Honourable senators, it is our duty to make sure that our citizens’ desperation does not grant them permission to export human suffering. Canadian legislation should not give human organ traffickers the upper hand.
In 2013, seven people in Kosovo, suspected of running an international organ trafficking ring taking kidneys from poor donors lured by financial promises, stood trial. At least 24 kidney transplants, involving 48 victim-donors and recipients, were carried out between 2008 and 2009.
After the trial, a Canadian prosecutor working for the European Union Rule of Law Mission in Kosovo said that the Canadian government must pass legislation barring Canadians from buying human organs in foreign countries.
A Canadian man who admitted to purchasing a black-market kidney, but never faced criminal charges, was among the more than 100 witnesses who testified at the trial. Most of the names of the victim-donors and recipients were traced through documents seized during a police raid into a medical facility in Kosovo in 2008.
The court heard that the victim-donors were promised $10,000 to $12,000 in return for their kidneys, but many said they were never paid. “At least two were cheated out of the entire amount and went home with no money and only one kidney,” the court heard.
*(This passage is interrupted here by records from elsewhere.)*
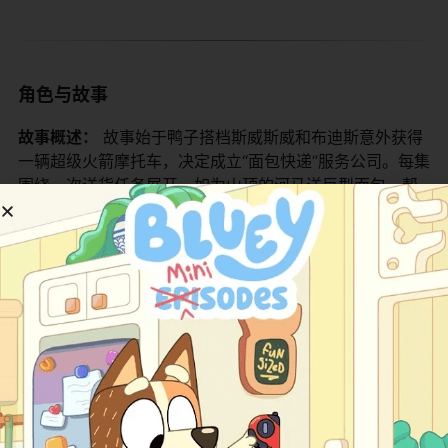
角色与故事
​故事概述：​
​ 故事始于鸭子搭档斯威斯威和布迪斯意外获得
一辆超级火箭摩托车，决定成立“面包快递”服务公司。每集
围绕一次送货任务展开，如为山顶的河马送巨型面包、帮
外星顾客配送星际三明治。他们常遭遇竞争对手“黑暗快递”
的破坏，或卷入池塘镇的神秘事件，如水管爆裂引发的水
上冒险、时空裂缝带来的历史人物。通过智慧与协作，他
们总能在混乱中完成任务，并收获新友谊。系列后期引入
环保主题，如清理污染池塘的集体行动，强调个人英雄主
义与社区合作的和平衡。 ​
主要角色介绍：​
角色名
身份/特点
角色特点简介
It was reported that the kidney recipients, who were mostly wealthy patients from Canada, Israel, Poland, the U.S. and Germany, paid up to $170,000 for the procedure, and the defendants are believed to have profited by $1 million from the illegal transplants.
Unfortunately, honourable senators, there is a widespread view internationally that the trafficking of human organs is not a pressing concern for wealthier demand countries, including Canada. The responsibility of ending this practice should be placed on the victims of the crimes. Unless this issue is addressed by demand countries, the burden of combating these crimes will remain entirely on the countries from which victim-donors tend to originate, as well as on countries where illegal organ transplants are conducted, which in both cases, are typically less wealthy countries.
Honourable senators, Bill S-204 amends the Criminal Code to create new offences in relation to trafficking in human organs and tissue. It also amends the Immigration and Refugee Protection Act to provide that a permanent resident or foreign national is inadmissible to Canada if the Minister of Citizenship and Immigration is of the opinion that they have engaged in any activities relating to trafficking in human organs or tissue.
I would like to specify that my bill does not prevent Canadians from travelling abroad to receive an organ transplant through legitimate and legal means. However, it is imperative that the highest demand countries such as Canada participate in the detection, investigation and prosecution of those who illegally obtain organs.
Honourable senators, as many of you know, this bill was initially tabled in the Forty-second Parliament as Bill S-240. It was studied and debated both in the Senate and the other place where it passed with all-party support on April 30, 2018. Unfortunately, Bill S-240 did not come to a final vote in the Senate, and consequently died on the Order Paper.
Honourable senators, I ask that you support the timely passage of this important bill. As the prosecutor in the Kosovo case said, organ trafficking is the:
. . . exploitation of the poor . . . the vulnerable and the marginalized in our society.
The recipients are wealthy, influential citizens from foreign countries, largely Western countries . . . .
They should be held criminally responsible. Trafficking in human organs is indeed a cruel harvest of the poor. Thank you.